Consider the random variable X with probability density function $$f(x) = \begin{cases} \frac{24}{x^4}; & \text{ if, } x>2 \\ 0; & \text{ otherwise } \end{cases}$$ Find the probability density function of $Y=\frac{8}{X^3}$.

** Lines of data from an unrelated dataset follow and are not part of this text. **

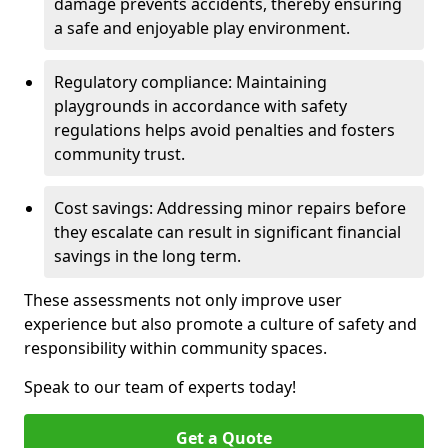
damage prevents accidents, thereby ensuring
a safe and enjoyable play environment.
Regulatory compliance: Maintaining
playgrounds in accordance with safety
regulations helps avoid penalties and fosters
community trust.
Cost savings: Addressing minor repairs before
they escalate can result in significant financial
savings in the long term.
These assessments not only improve user
experience but also promote a culture of safety and
responsibility within community spaces.
Speak to our team of experts today!
Get a Quote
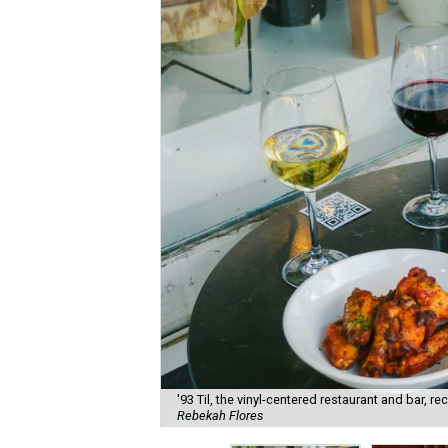
'93 Til, the vinyl-centered restaurant and bar, 
Rebekah Flores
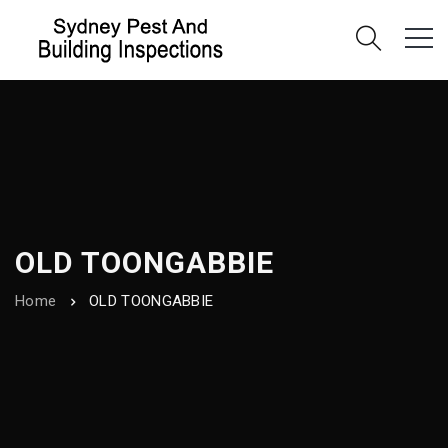
OLD TOONGABBIE
Home
OLD TOONGABBIE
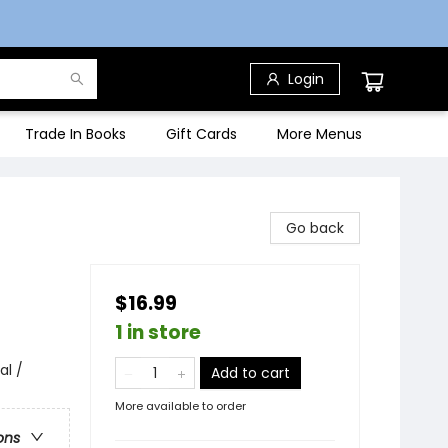
Login
Trade In Books
Gift Cards
More Menus
Go back
$16.99
1 in store
al /
Add to cart
More available to order
ons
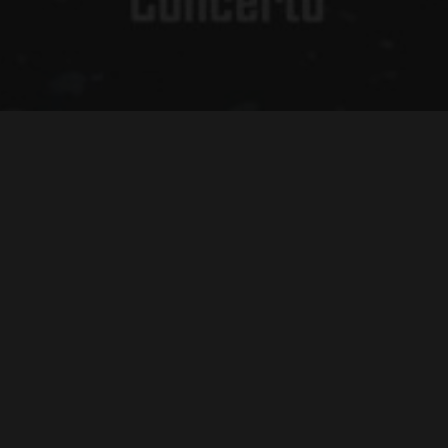
mail
*
LL RIGHTS RESERVED
FULL CREDITS/END TITLES
ZEN VIOLEN
llege/University ($280.00)
cludes your choice between a licensed DVD or Blu-Ray disc (choose
rmat below), with color label, insert and sleeve in certified case,
rink-wrapped. BONUS: Free online HD streaming redemption code,
d 20-page study guide, with ongoing e-mail and phone support.
12 School/Public Library ($60.00)
cludes your choice between a licensed DVD or Blu-Ray disc (choose
rmat below), with color label, insert and sleeve in certified case,
rink-wrapped. BONUS: Free online HD streaming redemption code,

I tried using the formula $$f_Y(y)=f_X(g^{-1}(y)) \vert\frac{\partial}{\partial y}g^{-1}(y)\vert.$$
where
$Y=g(x)=\frac{8}{x^3}$,
$g^{-1}(Y)=\frac{2}{y^\frac{1}{3}}$
but it ended up as $f_Y(y)=$$\frac{y^\frac{4}{3}}{|y\frac{4}{3}|}$
Can anyone tell me where it's gone wrong?
2nd attempt: $P(Y \leq y) = P(\frac{8}{X^3} \leq y) = P(X \geq \frac{2}{y^\frac{1}{3}})$ = $1$- $P(X \leq \frac{2}{y^\frac{1}{3}})$ = $\frac{8}{y}$ using the integral on $f(x)$ over $2$ to $\frac{8}{y\frac{1}{3}}$
What you have done is correct for $0<y<1$. There is no need for absolute value so the density is $1$. Note that $X>2$ implies that $\frac 8 {X^{3}} \in (0,1)$ so $Y$ is uniformly distributed on $(0,1)$.
In your second method $P(Y \leq y)=P(X \geq 2 y^{-1/3})=\int_{ 2 y^{-1/3}}^{\infty} \frac {24}{x^{4}}dx=y$ if $y$ is between $0$ and $1$.